So why are they there? go mod why github.com/gogo/protobuf says: # github.com/gogo/protobuf (main module does not need package github.com/gogo/protobuf). Eehm Ok. So why are they listed there? After some googling I run into this reddit thread which refers me to this issues where it is said: "If you have dependencies only needed for tests, then they will show up in your go.mod, and go get will download their go.mods, but it will not download their code" Even though they are not in my go.mod I think believe this changed 1.12(?) as I used to have his behaviour. At this point I'm just thinking that these dependencies are listed in my go.sum for testing purposes. It is cool that I can test my code and all dependencies but it is impractical for me because when I do this go test all it fails to compile on some deep package github.com/jackc/pgx and starts testing cockroachdb itself (which is huge).

At this point I start googling and find all kinds of commands in issues such as go mod why all go mod why -vendor, go list or event go list -test -deps -f '{{with .Module}}{{.Path}} {{.Version}}{{end}}'| sort -u to figure how how these dependencies end up in my project. None of them seem to give a conclusive answer so I take a step back:

Want I want to know is which code ends up in the binary I ship. So I can also just look at the build and see which packages are included for that, so I run: go build -o /tmp/my-project -v. I was pretty sure that the -v command would show which packages are being build (help says: "print the names of packages as they are compiled." ) but instead I got empty output... Hmm maybe its using some cache? Sure enough, when I add the -a flag I finally get mostly the information i'm looking for.

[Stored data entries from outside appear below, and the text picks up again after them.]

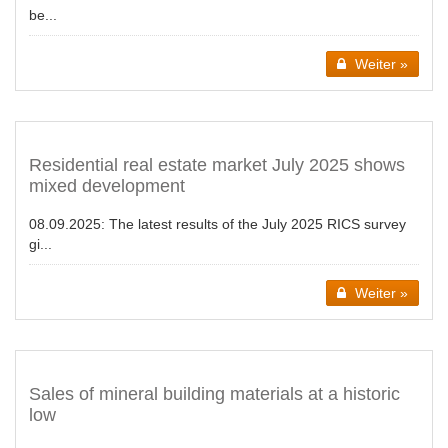
be...
Weiter »
Residential real estate market July 2025 shows
mixed development
08.09.2025:
The latest results of the July 2025 RICS survey
gi...
Weiter »
Sales of mineral building materials at a historic
low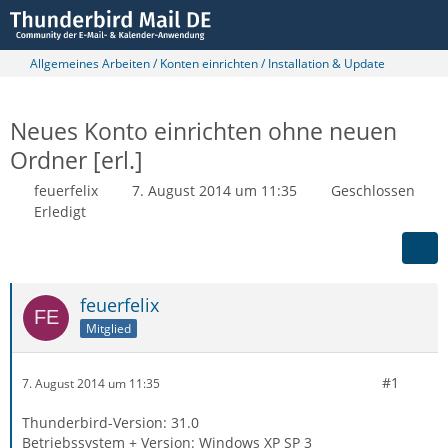
Allgemeines Arbeiten / Konten einrichten / Installation & Update
Neues Konto einrichten ohne neuen
Ordner [erl.]
feuerfelix
7. August 2014 um 11:35
Geschlossen
Erledigt
feuerfelix
Mitglied
#1
7. August 2014 um 11:35
Thunderbird-Version: 31.0
Betriebssystem + Version: Windows XP SP 3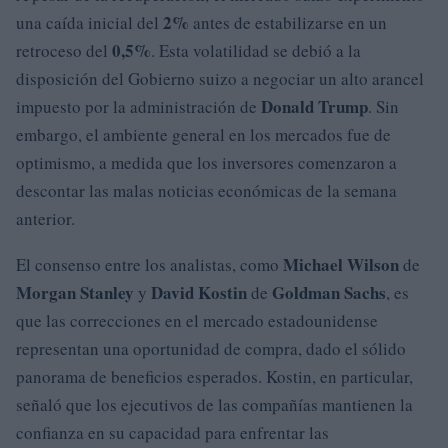
2%
una caída inicial del
antes de estabilizarse en un
0,5%
retroceso del
. Esta volatilidad se debió a la
disposición del Gobierno suizo a negociar un alto arancel
Donald Trump
impuesto por la administración de
. Sin
embargo, el ambiente general en los mercados fue de
optimismo, a medida que los inversores comenzaron a
descontar las malas noticias económicas de la semana
anterior.
Michael Wilson
El consenso entre los analistas, como
de
Morgan Stanley
David Kostin
Goldman Sachs
y
de
, es
que las correcciones en el mercado estadounidense
representan una oportunidad de compra, dado el sólido
panorama de beneficios esperados. Kostin, en particular,
señaló que los ejecutivos de las compañías mantienen la
confianza en su capacidad para enfrentar las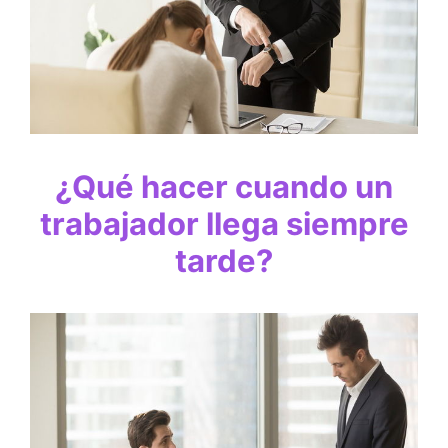
¿Qué hacer cuando un
trabajador llega siempre
tarde?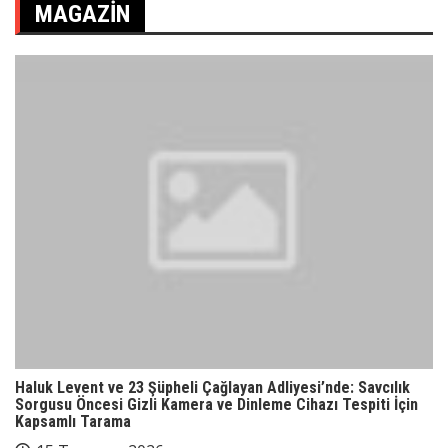
MAGAZIN
Haluk Levent ve 23 Şüpheli Çağlayan Adliyesi’nde: Savcılık
Sorgusu Öncesi Gizli Kamera ve Dinleme Cihazı Tespiti İçin
Kapsamlı Tarama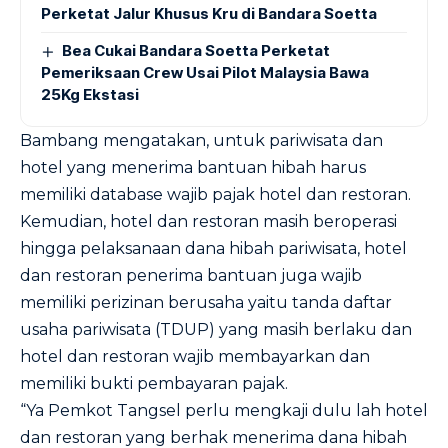
Perketat Jalur Khusus Kru di Bandara Soetta
Bea Cukai Bandara Soetta Perketat
Pemeriksaan Crew Usai Pilot Malaysia Bawa
25Kg Ekstasi
Bambang mengatakan, untuk pariwisata dan
hotel yang menerima bantuan hibah harus
memiliki database wajib pajak hotel dan restoran.
Kemudian, hotel dan restoran masih beroperasi
hingga pelaksanaan dana hibah pariwisata, hotel
dan restoran penerima bantuan juga wajib
memiliki perizinan berusaha yaitu tanda daftar
usaha pariwisata (TDUP) yang masih berlaku dan
hotel dan restoran wajib membayarkan dan
memiliki bukti pembayaran pajak.
“Ya Pemkot Tangsel perlu mengkaji dulu lah hotel
dan restoran yang berhak menerima dana hibah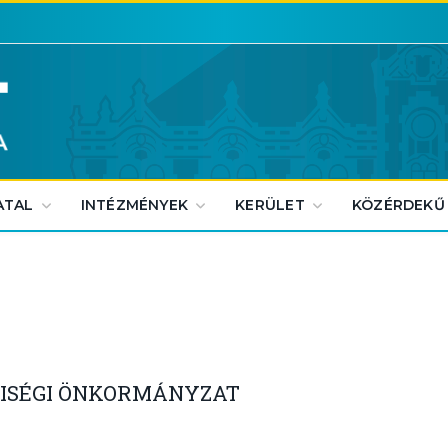
ATAL
INTÉZMÉNYEK
KERÜLET
KÖZÉRDEKŰ
TISÉGI ÖNKORMÁNYZAT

Solution If you're looking for the list of packages that:

Simply build your binary using go build -v -a and see which packages are listed there. It also lists standard library packages so it still convoluted with information that you might not be interested in but at least it gives answer to the question.

Ideas It is not that i'm new to programming with Go, and have spent considerate amount teaching the language to (new) engineer. I'm a big fan of the design rational (having read all the blog posts, they are awesome!) but experiences like the one above leave a lot to be desired. I have the following ideas that could solve the (problematic) user story above.

Hopefully this information is usefully and I know that there are probably complex underlying issues that I don't understand as i'm not very knowledgable about how it all works. But go modules is also a part of the tooling new comers will interact with from the get go (phun intentded), so it makes sense to put some effort in the usability aspects.

Cheers,

Ad

bcmills commented 5 years ago

Want I want to know is which code ends up in the binary I ship.

That's what the -deps flag to go list is for:

go list -deps -f '{{with .Module}}{{.Path}} {{.Version}}{{end}}' ./my-project | sort -u
  • the go why should always have an answer for each module in .sum file

go.sum is not intended for human consumption. However, go mod graph should include the information you're looking for. (See also #27900.)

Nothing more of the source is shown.